Recent GDP data for June indicated weak growth, influenced by earlier declines in real disposable incomes and restrictive financial conditions affecting consumption, particularly discretionary spending. However, aggregate consumer demand showed resilience due to spending by temporary residents such as students and tourists.
Wage pressures have eased somewhat but labor productivity remains at levels seen in 2016 despite some improvement over the past year. Broader indicators suggest tight labor market conditions with gradual easing signs; employment grew by an average of 0.3 percent per month over three months ending August, while unemployment stood at 4.2 percent in August, up from mid-2023's low of 3.5 percent.
"Taken together, the latest data do not change the Board’s assessment at the August meeting that policy is currently restrictive and working broadly as anticipated," commented the Board. However, uncertainties remain regarding household consumption growth recovery and potential impacts on output growth and labor market conditions.

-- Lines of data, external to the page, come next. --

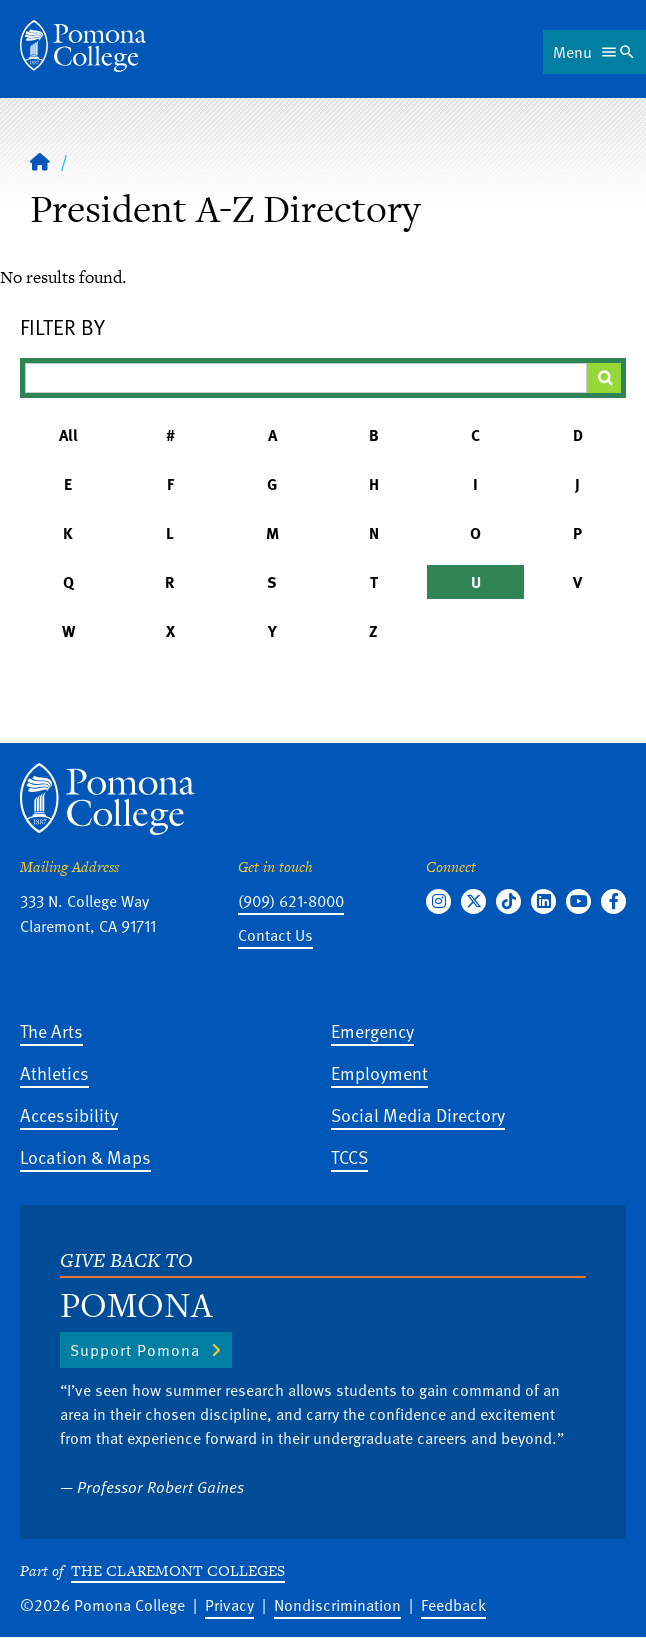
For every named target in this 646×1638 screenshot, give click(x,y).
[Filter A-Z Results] (306, 378)
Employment (379, 1072)
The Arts (51, 1030)
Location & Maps (85, 1156)
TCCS (349, 1156)
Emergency (372, 1030)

Internationally, there are also uncertainties with some central banks easing policies while remaining cautious about risks like weaker labor markets or stronger inflation. The Chinese economic outlook has softened, affecting commodity prices amid pronounced geopolitical uncertainties.
"Returning inflation to target is the priority," emphasized the Board. Achieving this within a reasonable timeframe aligns with RBA’s mandate for price stability and full employment. Long-term inflation expectations have so far been consistent with targets but vigilance against upside risks remains crucial.
The Board will continue relying on data and risk assessments for decision-making while monitoring global economic developments, domestic demand trends, and outlooks for inflation and labor markets closely.